Today digital marketing is a thriving industry which encompasses an ever-growing list of channels and platforms. In a study published in 2018 it was reported that the amount spent globally on digital marketing activity was approaching £78 billion ($100 billion) – and this is only set to grow. The UK alone is the largest digital advertising market in Europe and third largest globally, with over £1.3 billion being spent just on paid advertising in 2018.
Yet where did it all begin and how has it evolved since?
The first acknowledged use of the phrase ‘Digital Marketing’ was in 1990, the year in which the first internet search engine ‘Archie’ was launched. Despite that digital marketing didn’t become a commonly used strategy until 1994, when the first web browser called Netscape was made publicly available. From that moment the number of people using the world wide web grew by more than 300% in just two years, from 16 million to 70 million users.
As the internet continued to rapidly grow in the subsequent years with the launch of additional search engines such as Yahoo!, Google and ecommerce platforms, digital became a marketing strategy which could no longer be dismissed by entrepreneurs.
Unsurprisingly email was the primary digital channel to be widely used for marketing purposes. The concept was easy to grasp due to the similarity with existing print marketing strategies. It became popular when businesses realised that it removed limitations geographically and initially were no restrictions with regards to how you used the data available either.
Today email as a digital marketing channel is still as prominent as ever with more than half of the people on earth using email as a messaging tool and only projected to continue. It is now far more controlled with various laws and legislations in place to battle misuse by businesses.

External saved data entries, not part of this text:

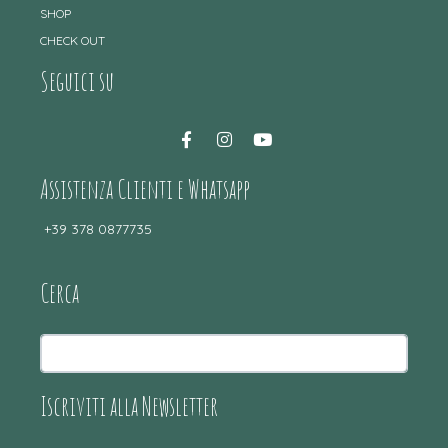
SHOP
CHECK OUT
Seguici su
Assistenza Clienti e Whatsapp
+39 378 0877735
Cerca
Iscriviti alla Newsletter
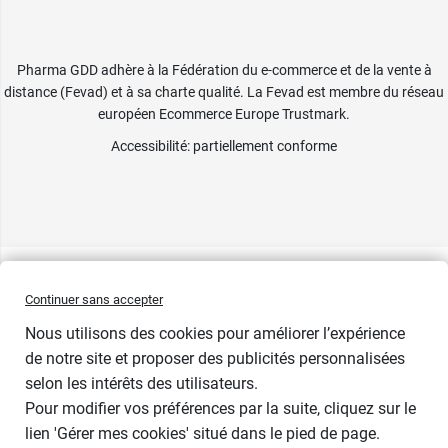
Pharma GDD adhère à la Fédération du e-commerce et de la vente à
distance (Fevad) et à sa charte qualité. La Fevad est membre du réseau
européen Ecommerce Europe Trustmark.
Accessibilité
: partiellement conforme
Continuer sans accepter
Nous utilisons des cookies pour améliorer l’expérience
de notre site et proposer des publicités personnalisées
selon les intérêts des utilisateurs.
Pour modifier vos préférences par la suite, cliquez sur le
lien 'Gérer mes cookies' situé dans le pied de page.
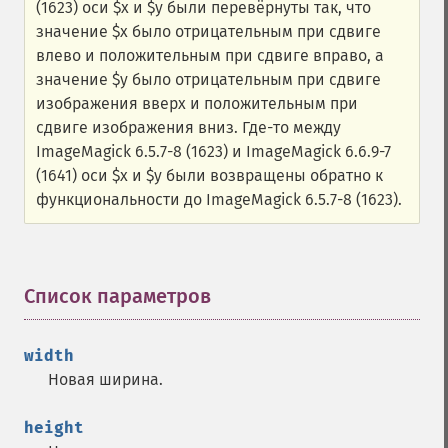
(1623) оси $x и $y были перевёрнуты так, что
значение $x было отрицательным при сдвиге
влево и положительным при сдвиге вправо, а
значение $y было отрицательным при сдвиге
изображения вверх и положительным при
сдвиге изображения вниз. Где-то между
ImageMagick 6.5.7-8 (1623) и ImageMagick 6.6.9-7
(1641) оси $x и $y были возвращены обратно к
функциональности до ImageMagick 6.5.7-8 (1623).
Список параметров
¶
width
Новая ширина.
height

Search Engine Optimisation (SEO)
As search engines evolved in the mid 1990s and began to implement additional algorithms to ensure their results were more relevant for their users, webmasters quickly began to recognise the value in appearing higher in the results.
Now every second 4.5 people search for ‘SEO’ on Google. With the search engine algorithms continually evolving, so too have the SEO practices themselves to remain relevant. In one year alone Google announced they had made more than 500 algorithm changes. SEO is not something which can be completed, it is an ongoing process to ensure your content always remains relevant and valuable to your target audience.
Social Media encompasses a variety of subcategories which includes blogs, forums, product/service reviews, video sharing and social networks. Although today the phrase is more commonly associated with social networking.
It is widely considered that the first social networking platform was Six Degrees which launched in 1997. Although social media wasn’t recognised as a marketing channel until the mid 2000s with the launch of MySpace (2003), LinkedIn (2003), Facebook (2004) and Twitter (2006).
The power of social media has been continuously displayed through its ability to affect politics and public opinion. This has attracted businesses to use social media as a marketing channel to engage with target audiences and generate awareness of products and services. However unlike other digital marketing channels, it can be more difficult to quantify how social media is contributing to sales/leads if you don’t have the correct tracking and metrics established.
Although the first clickable banner ad was recognised as being sold to a business in 1993, display advertising didn’t become mainstream until 1994. Which was when Wired Magazine began to sell banner ads openly to businesses.
The introduction of programmatic display advertising in recent years has revolutionised how it is managed as a marketing channel. It means that rather than having to manually communicate and purchase ad space from each individual website, you are now able to manage activity directly through an ad technology platform and bid in real-time across countless websites based on targeting criteria.
Pay Per Click (PPC)
Whilst Google introduced paid advertising in 1999 and their advertising platform, AdWords (now known as Google Ads) being released the following year – it wasn’t until 2002 it became PPC. Up until that point Google had only charged based on the number of impressions an ad received.
Even today with the array of services and products Google now provides, advertising accounts for the majority of their revenue, with it be reported as being as high as 71% in 2018 alone. Social networks are the more recent platforms to provide the PPC option as part of their advertising.
Originally mobile advertising was primarily associated with SMS messages, though with the introduction of smartphones and tablets being released to the mass market, apps consequently began to harbour a huge amount of traffic and usage too. This has continued to increase with hundreds of billions of app downloads in 2018 alone. In-app advertisements and push notifications are now commonplace.
Digital marketing is taking over traditional marketing, with digital ad spend predicted to account for 62% of all advertising in the UK in 2020. The ability to react and make modifications to adverts, targeting and placements, along with engaging consumers, both in real-time is something traditional marketing will never achieve.